Apropos of my earlier post on the death of David Carradine in somewhat ambiguous circumstances in Bangkok comes today’s NYT book review: It is on “The East, the West, and Sex: A history of Erotic Encounters” by Richard Bernstein, a fine writer and veteran journo. (“Provocative and intriguing,” writes the reviewer, the estimable Simon Winchester, no mean author himself, his books are favorites of mine, and the public.)
In the review, Winchester opens with an anecdote about butterflies and the pleasures endured by a female friend–which I’ll spare you–but that sets up his, and Bernstein’s, point about the corruption or exploitation of this East by a mythologizing West:
Things like this just don’t seem to happen in Dubuque or Stow-on-the-Wold. And as Richard Bernstein suggests in his provocative and intriguing book “The East, the West, and Sex,” it is tales like this that over the years have helped construct today’s notion of the East as a sensual and sexual paradise. Tales of the odalisque, the harem, the seraglio, the concubine, the geisha and the Kama Sutra have all become combined in the past century or so into a sweetly perfumed mélange of exoticism and eroticism, presenting “the Orient” as a realm of languor and loucheness, where concupiscent curds run in the streets and nostalgie de la boue is perfectly de rigueur.
This idea — of the East as the center of a “harem culture” so enticingly different from what is parodied as our own Judeo-Calvinist dreariness — has captivated Westerners since the first imperialists planted their flags in the heat and dust of far away. In recent years, however, it is a notion that has spiraled frighteningly out of control.
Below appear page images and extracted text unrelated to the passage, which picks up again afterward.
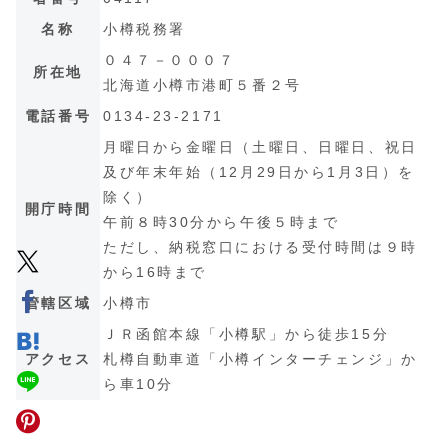
名称
小樽税務署
０４７－０００７
所在地
北海道小樽市港町５番２号
電話番号
0134-23-2171
月曜日から金曜日（土曜日、日曜日、祝日
及び年末年始（12月29日から1月3日）を
除く）
開庁時間
午前８時30分から午後５時まで
ただし、納税窓口における受付時間は９時
から16時まで
管轄区域
小樽市
ＪＲ函館本線「小樽駅」から徒歩15分
アクセス
札樽自動車道「小樽インターチェンジ」か
ら車10分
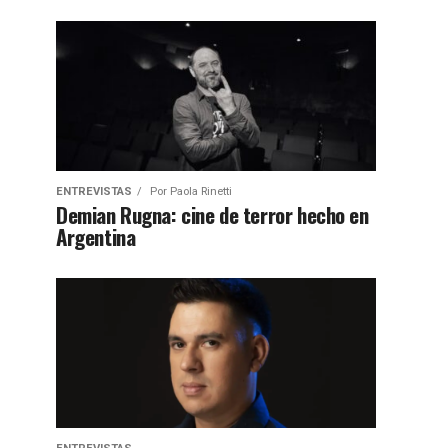
ENTREVISTAS
Por
Paola Rinetti
Demian Rugna: cine de terror hecho en
Argentina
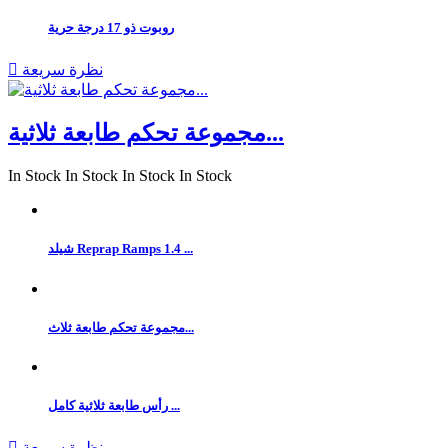
روبوت ذو 17 درجة حرية
نظرة سريعة

مجموعة تحكم طابعة ثلاثية...
In Stock
In Stock
In Stock
In Stock
شيلد Reprap Ramps 1.4 ...
مجموعة تحكم طابعة ثلاث...
رأس طابعة ثلاثية كامل ...
نظرة سريعة

Nowadays there is precious little that passes for romance about the picture: the charming 19th-century image of Kipling’s temple girl at the old pagoda in Moulmein, the “neater, sweeter maiden in a cleaner, greener land,” has been replaced by today’s obese American pederast trolling for catamites in the bars of Zamboanga, or of middle-aged sex tourists buying infants in Phnom Penh or on the beaches outside Colombo.
Alas, there don’t seem to be insights on the overlay (ahem) of sexuality and spirituality, though they may simply not have been indicated by Winchester’s review.
Yoga has certainly been commodified almost as much as the Kama Sutra (see illustration above, e.g.).
But as Winchester writes, are Westerners really doing anything different than the indigenous powerful have been doing all along?
For something that doesn’t make your ears burn to read, but gets at the same Eastern infatuation and its consequences, I’d also highly recommend Orville Schell’s “Virtual Tibet: Searching for Shangri-La from the Himalayas to Hollywood.”